ですが、右手・左手などの順序を一生懸命覚え、和服を着て華やかにお茶会など出かけられることが嬉しくてしょうがありませんでした。
そして、その決まり事の理由や由来などを学んでいくうちに、自然を愛でるように日本の心に触れることができ、日本独特の四季の移り変わりなどの美しさに魅せられるようになりました。

長く細く茶道の稽古を続けている私ですが、日々の生活自体はというと次第に洋風に変わって行った様に思います。生活の中で感じられた季節感というものが世の中が便利になっていくにつれてどんどん無くなって来たように思います。
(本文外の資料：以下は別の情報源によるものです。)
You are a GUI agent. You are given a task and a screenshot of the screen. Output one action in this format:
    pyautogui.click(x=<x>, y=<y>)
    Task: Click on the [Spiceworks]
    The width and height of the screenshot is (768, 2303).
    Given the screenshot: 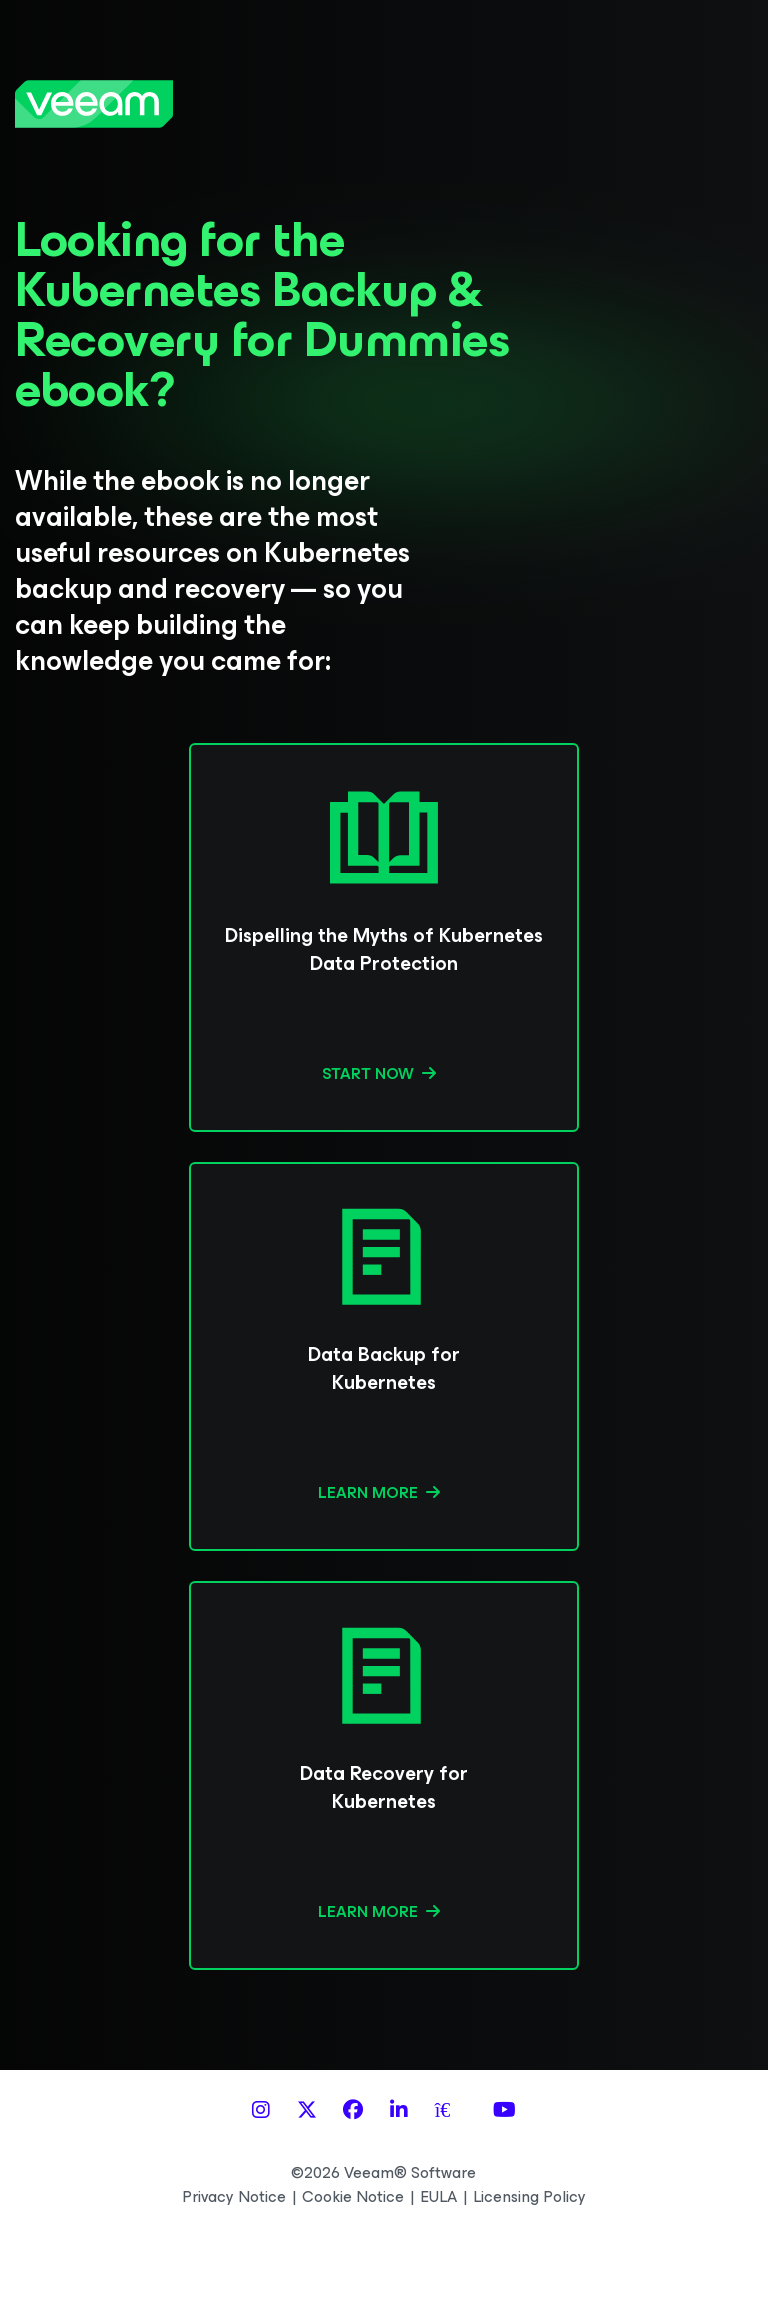 What is the action you would take?
    pyautogui.click(x=451, y=2110)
日本の季節感を茶道を通じて四季折々に感じる事がいつしか私の楽しみとなりました。

さて、ここではお茶を点てる道具の説明をして参ります。
お茶を点てる道具には、箱に入れて持ち出す方法があり、それが「茶箱」という楽しい茶道具です。
茶を点てるのに必要な道具一式が箱の中にすべて収まっています。箱のまま持ち出して茶を点てるというように、くだけた雰囲気の点前になっています。

初めてこの茶箱をお稽古で拝見したとき、雛飾りのような可愛さを思わず思い出しました。とても懐かしいような感じを楽しめました。

稽古場に茶箱が出てくると、この茶箱を好んでいる仲間たちは顔を見合わせたりして微笑んだりして、稽古場がじつに和やかな雰囲気になり、そんな中でお稽古を進めることが出来ます。